Data extracts START
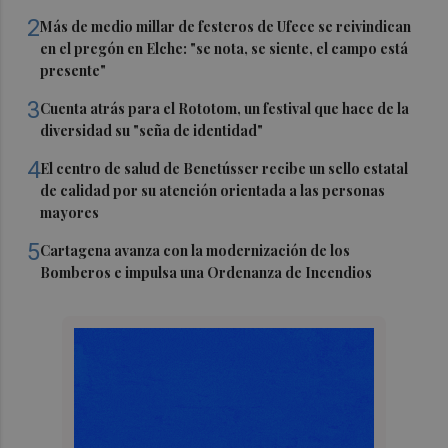
2
Más de medio millar de festeros de Ufece se reivindican
en el pregón en Elche: "se nota, se siente, el campo está
presente"
3
Cuenta atrás para el Rototom, un festival que hace de la
diversidad su "seña de identidad"
4
El centro de salud de Benetússer recibe un sello estatal
de calidad por su atención orientada a las personas
mayores
5
Cartagena avanza con la modernización de los
Bomberos e impulsa una Ordenanza de Incendios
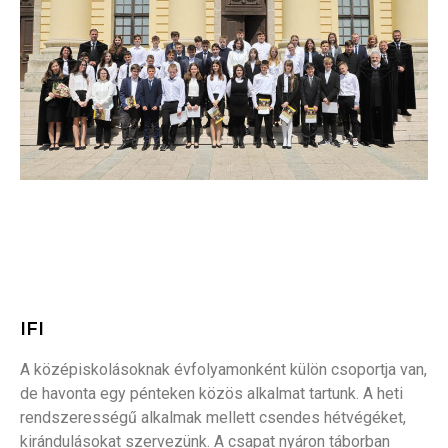
IFI
A középiskolásoknak évfolyamonként külön csoportja van,
de havonta egy pénteken közös alkalmat tartunk. A heti
rendszerességű alkalmak mellett csendes hétvégéket,
kirándulásokat szervezünk. A csapat nyáron táborban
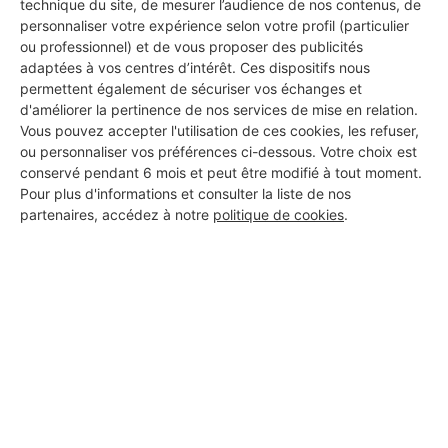
Cet article pourrait vous intéresser :
technique du site, de mesurer l’audience de nos contenus, de
personnaliser votre expérience selon votre profil (particulier
Retards de chantiers : comment les gérer
ou professionnel) et de vous proposer des publicités
adaptées à vos centres d’intérêt. Ces dispositifs nous
sans plomber votre marge ?
permettent également de sécuriser vos échanges et
d'améliorer la pertinence de nos services de mise en relation.
Vous pouvez accepter l'utilisation de ces cookies, les refuser,
ou personnaliser vos préférences ci-dessous. Votre choix est
91 % des entreprises
conservé pendant 6 mois et peut être modifié à tout moment.
Pour plus d'informations et consulter la liste de nos
du BTP se disent
partenaires, accédez à notre
politique de cookies
.
impactées par les
délais de paiement
C’est au final une
grande majorité du secteur qui
est impactée par les
clients mauvais payeurs
,
dans des proportions plus ou moins importantes,
que ce soit les délais de paiement des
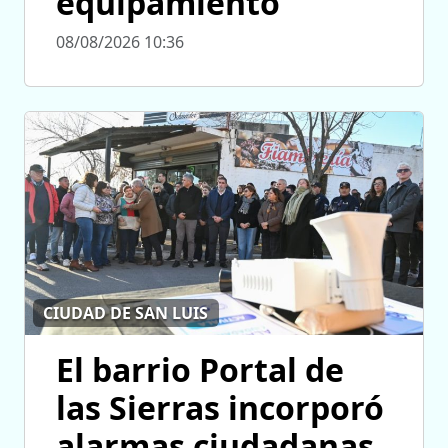
equipamiento
08/08/2026 10:36
CIUDAD DE SAN LUIS
El barrio Portal de
las Sierras incorporó
alarmas ciudadanas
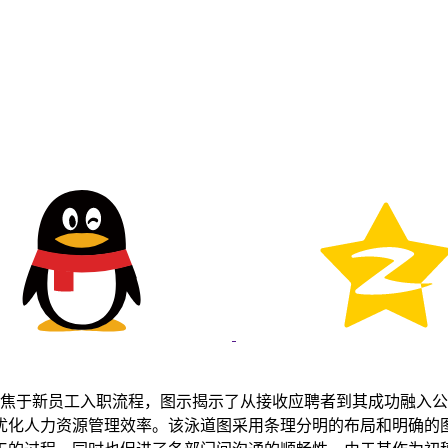
内容聚焦于新员工入职流程，图示揭示了从接收应聘者到其成功融
优化人力资源管理效率。该泳道图采用条理分明的布局和明确的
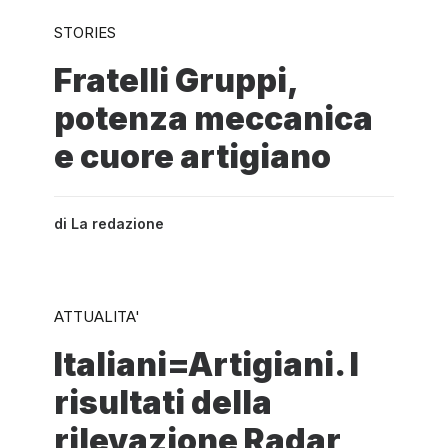
STORIES
Fratelli Gruppi,
potenza meccanica
e cuore artigiano
di
La redazione
ATTUALITA'
Italiani=Artigiani. I
risultati della
rilevazione Radar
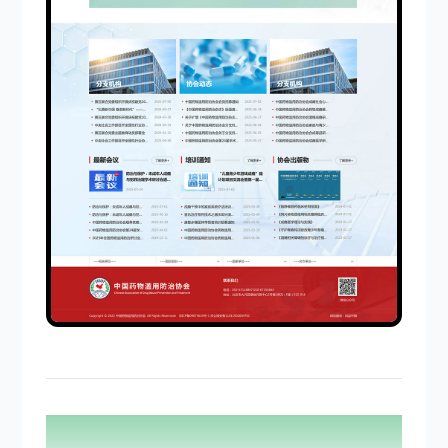
PAGE DISPLAY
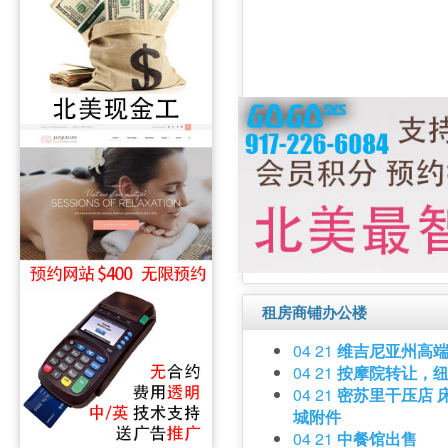
租房商铺办公楼
04 21
维吉尼亚州高端
04 21
按摩院转让，
04 21
密苏里干压店 
城附件
04 21
中餐馆出售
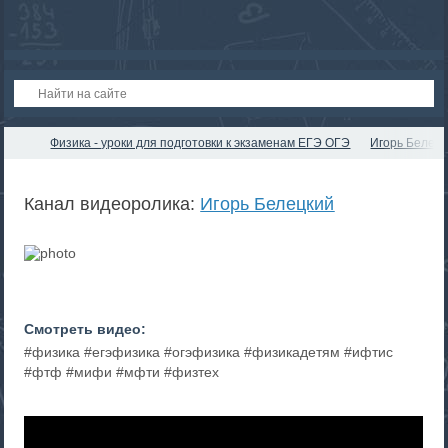
Физика - уроки для подготовки к экзаменам ЕГЭ ОГЭ
Игорь Белец
Канал видеоролика:
Игорь Белецкий
Смотреть видео:
#физика #егэфизика #огэфизика #физикадетям #ифтис
#фтф #мифи #мфти #физтех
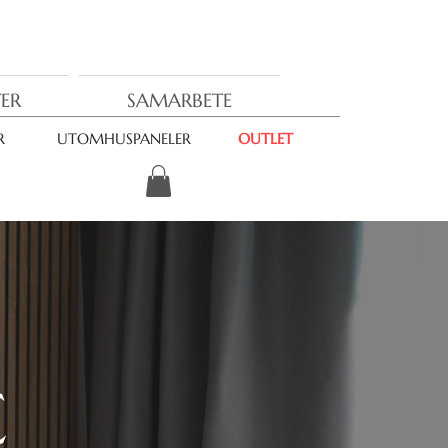
ER
SAMARBETE
R
UTOMHUSPANELER
OUTLET
C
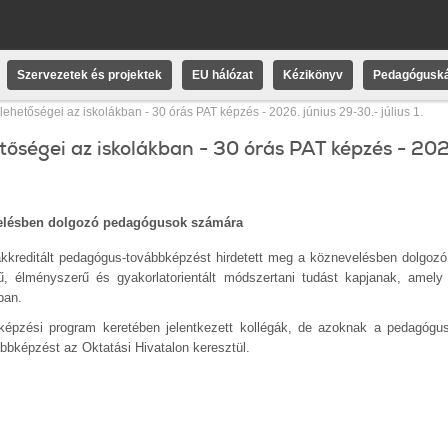
Szervezetek és projektek
EU hálózat
Kézikönyv
Pedagóguská
 lehetőségei az iskolákban - 30 órás PAT képzés - 2026. június 29-30.- július 1.
hetőségei az iskolákban - 30 órás PAT képzés - 202
evelésben dolgozó pedagógusok számára
 akkreditált pedagógus-továbbképzést hirdetett meg a köznevelésben dolgo
 élményszerű és gyakorlatorientált módszertani tudást kapjanak, amely 
ban.
 képzési program keretében jelentkezett kollégák, de azoknak a pedagógu
bbképzést az Oktatási Hivatalon keresztül.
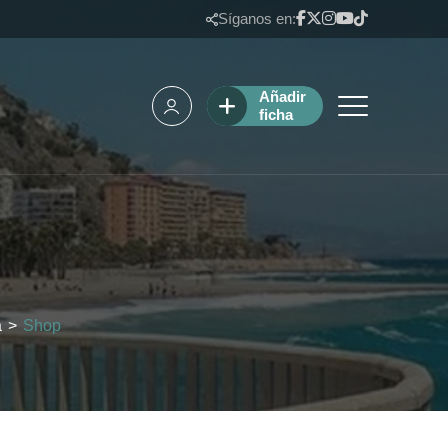
Síganos en:
Añadir
ficha
a
>
Shop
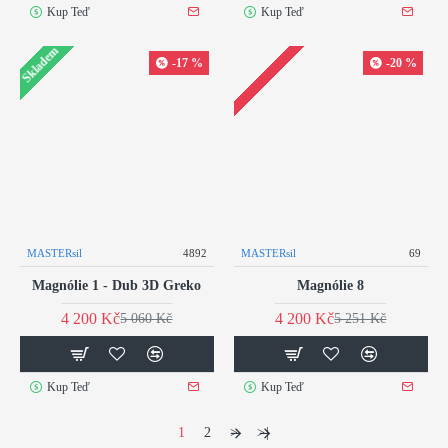
Kup Teď
Kup Teď
Skladem
-17 %
-20 %
MASTERsil
4892
MASTERsil
69
Magnólie 1 - Dub 3D Greko
Magnólie 8
4 200 Kč
4 200 Kč
5 060 Kč
5 251 Kč
Kup Teď
Kup Teď
1
2
>
>|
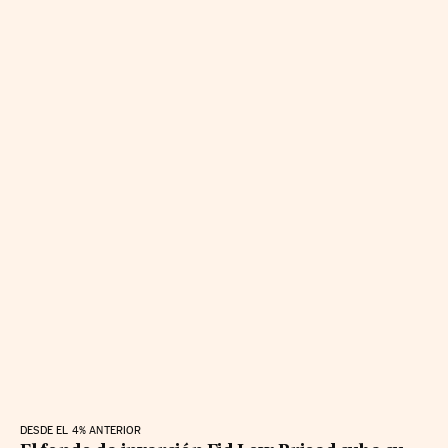
DESDE EL 4% ANTERIOR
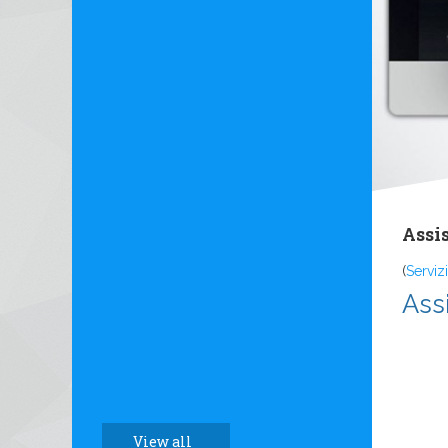
Assi
(
Servizi
Ass
View all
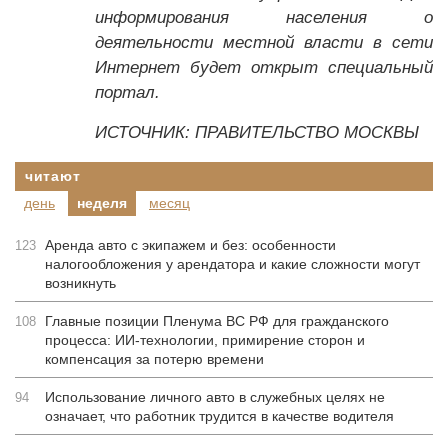
информирования населения о
деятельности местной власти в сети
Интернет будет открыт специальный
портал.
ИСТОЧНИК: ПРАВИТЕЛЬСТВО МОСКВЫ
читают
день
неделя
месяц
Аренда авто с экипажем и без: особенности
123
налогообложения у арендатора и какие сложности могут
возникнуть
Главные позиции Пленума ВС РФ для гражданского
108
процесса: ИИ-технологии, примирение сторон и
компенсация за потерю времени
Использование личного авто в служебных целях не
94
означает, что работник трудится в качестве водителя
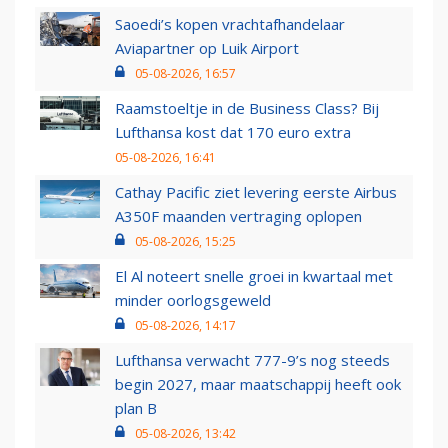
Saoedi’s kopen vrachtafhandelaar
Aviapartner op Luik Airport
05-08-2026, 16:57
Raamstoeltje in de Business Class? Bij
Lufthansa kost dat 170 euro extra
05-08-2026, 16:41
Cathay Pacific ziet levering eerste Airbus
A350F maanden vertraging oplopen
05-08-2026, 15:25
El Al noteert snelle groei in kwartaal met
minder oorlogsgeweld
05-08-2026, 14:17
Lufthansa verwacht 777-9’s nog steeds
begin 2027, maar maatschappij heeft ook
plan B
05-08-2026, 13:42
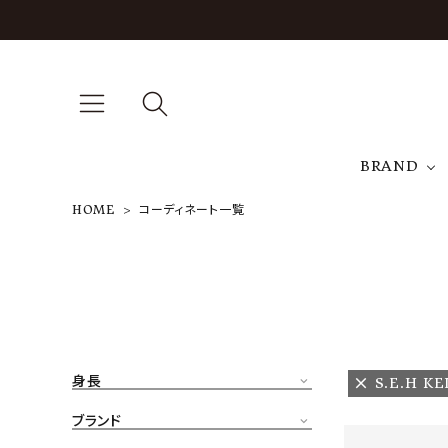
BRAND
HOME
コーディネート一覧
A
NEW ARRIVAL
J
ARCH EXCLUSIVE
T
BRAND
身長
S.E.H K
CATEGORY
ブランド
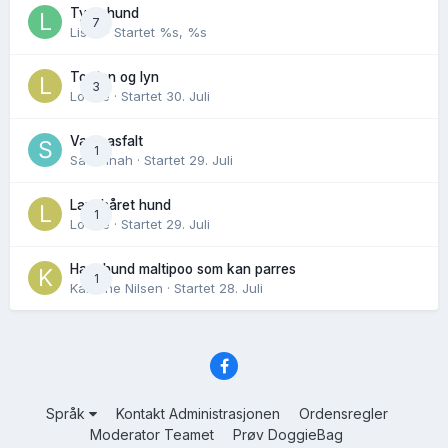
Tynn hund
7
Lisen
· Startet
%s, %s
Torden og lyn
3
Lovise
· Startet
30. Juli
Varm asfalt
1
Savannah
· Startet
29. Juli
Langhåret hund
1
Lovise
· Startet
29. Juli
Hannhund maltipoo som kan parres
1
Karoline Nilsen
· Startet
28. Juli
Språk
Kontakt Administrasjonen
Ordensregler
Moderator Teamet
Prøv DoggieBag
Data extracts END
Wherever the string "iskolákban" appears in the entries above, return the line it appears on.

 lehetőségei az iskolákban - 30 órás PAT képzés - 2026. június 29-30.- július 1.
hetőségei az iskolákban - 30 órás PAT képzés - 202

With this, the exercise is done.